Each of the aforesaid aspects of Krishna has something more to it apart from beauty. They all carry the element of the eternal truth in them.
The Flute
When one thinks of Krishna, the flute is what that pops up in the mind after the Lord's form. Mellifluous music flows out of it when Krishna breathes air into it. Both the animate and inanimate were charmed by it.
The music that came forth from Krishna's flute was capable of stilling the mind and immersing the listeners in eternal bliss. It immerses one into the Anahata sound, the unmade sound or the primal sound. The Gopis lost themselves to the music of the flute.
The flute is an embodiment of the human body. It is always used as a metaphor for spiritual surrender. It is the Lord who breathes life into it which pours forth as melody. The melody is possible only because it is being handled by the Lord. So also only when one surrenders to the Lord, the music of life flows smoothly.
The Peacock Feather
One cannot miss the peacock feather which Krishna sports on His head. The Peacock feather has all the seven colours in it. He wears it to signify the entire range of colours which portray human beings so different from each other in the periphery yet beyond all distinctions as they are all in Him, the centre. He encompasses the whole universe in Him.
The Blue Colour of Krishna
Krishna is also addressed as 'Ratnabahu' as His hands looked as if they were carved out of Sapphire. He is also called as the 'Ujjvala Nilamani' which means a brilliant dark blue gem.
The Lord is blue in order to indicate that He is infinite. The sky is infinite and blue in colour. Hence Krishna is in blue in order to indicate His immeasurable vastness, His all pervasiveness. It also indicates that it is impossible to perceive the Lord owing to His limitlessness.
Butter, His favourite
It is a well known fact that Krishna loved butter. He stealthily stole butter and savoured them. It was beyond the will of Yashoda to reprimand Him when complaints poured in, owing to His adorable naughtiness. One cannot help but adore the naughtiness of little Krishna when heard or read.

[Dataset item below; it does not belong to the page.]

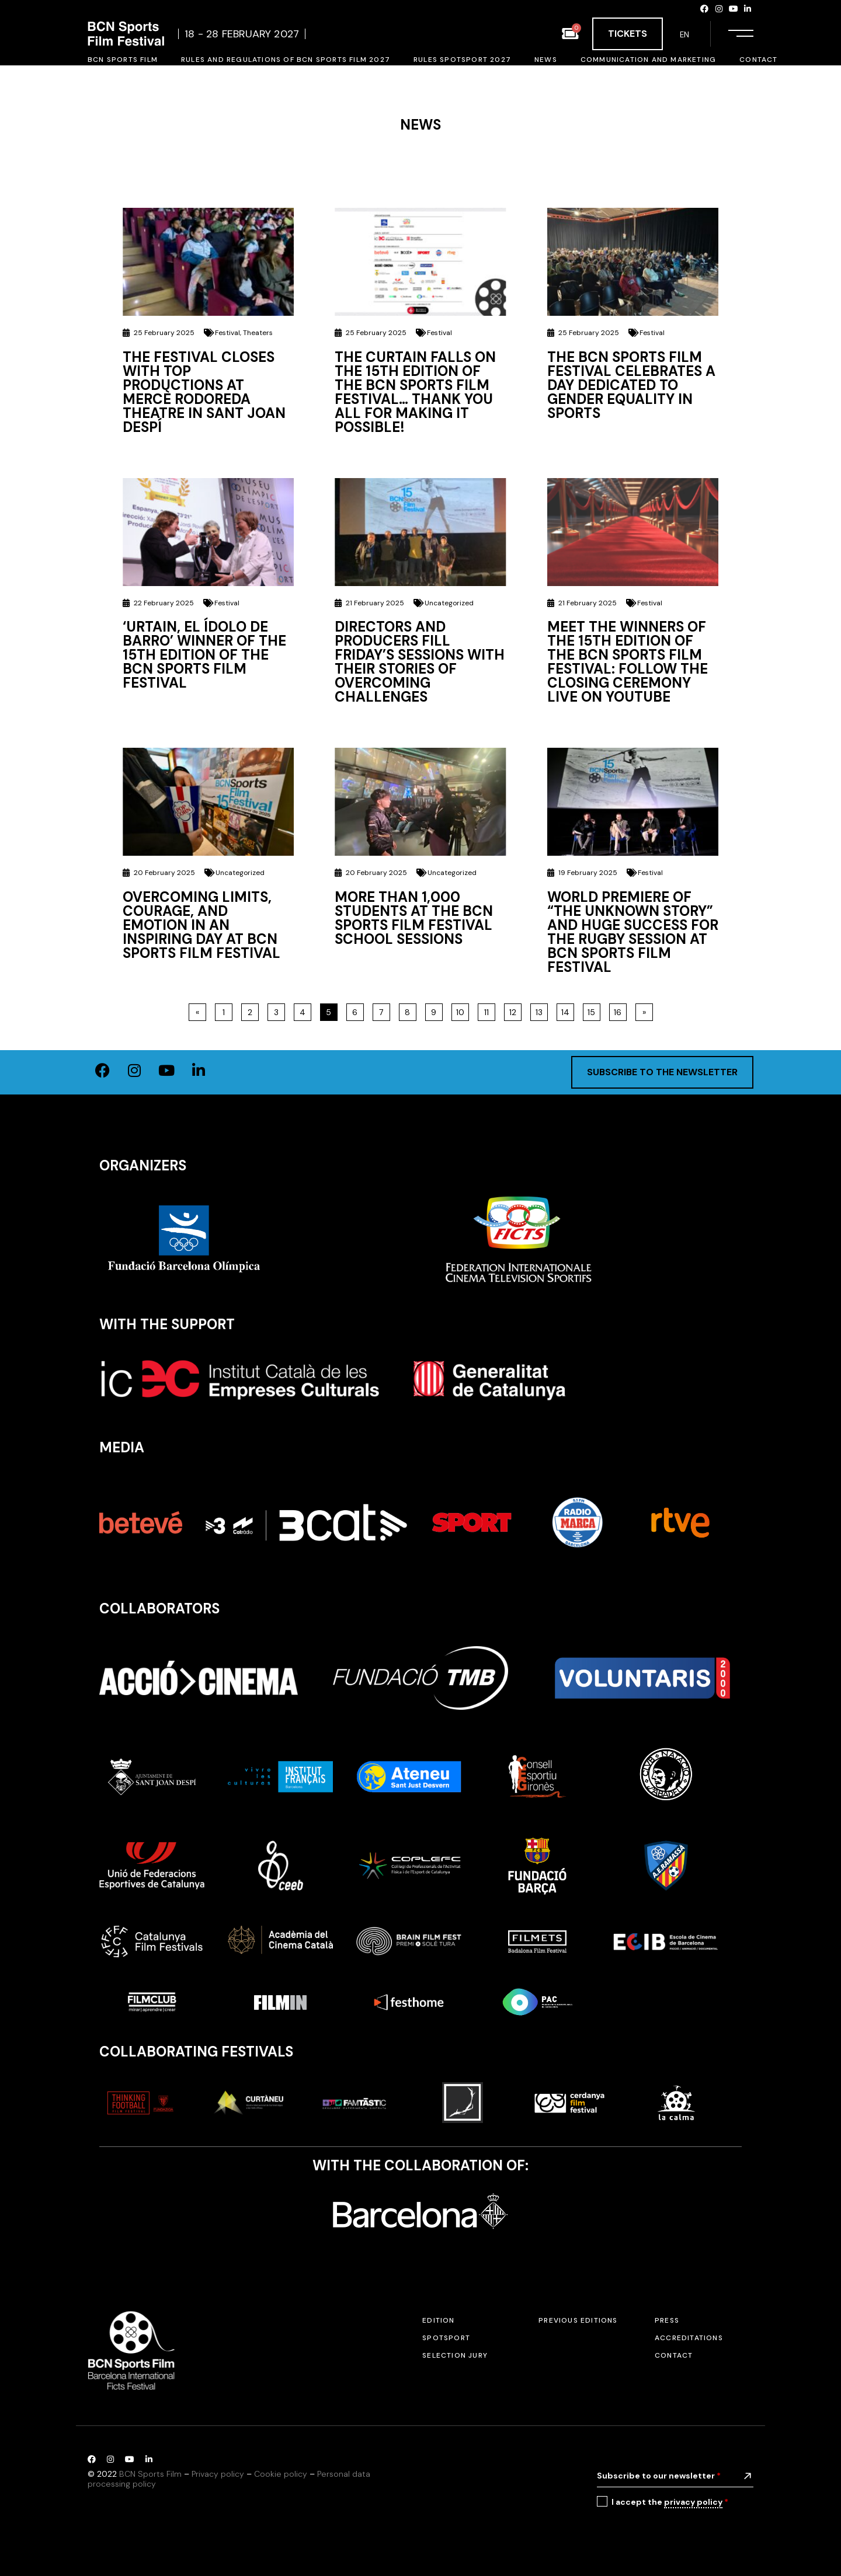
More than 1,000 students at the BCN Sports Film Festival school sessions (414, 918)
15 (593, 1010)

Butter stands for the human heart. He stealthy and effortlessly steals the hearts of people. One cannot help but melt like the butter out of devotion when one comes into His fold.
The Gopis
The Gopis depict the Jeevatma (Individual soul) allured by the Paramatma, Krishna (the Absolute), yearning for eternal consummation. It is but the yearning of the individual soul to merge with the absolute that is portrayed in the love and devotion of the Gopis
Vrindavan
Vrindavan is the hearts of the devotees where the Lord sports ceaselessly, and Krishna Himself is the pure consciousness, the ultimate reality and the essence of all that is created.
On Janmashtami lets us all surrender to the infinite blue Lord, like the flute, and realise his ceaseless sporting in Vrindavan, our hearts, understanding that we all are made of the same essence and are in Him, recalling the significance of the peacock feather and forever melting with devotion like the butter.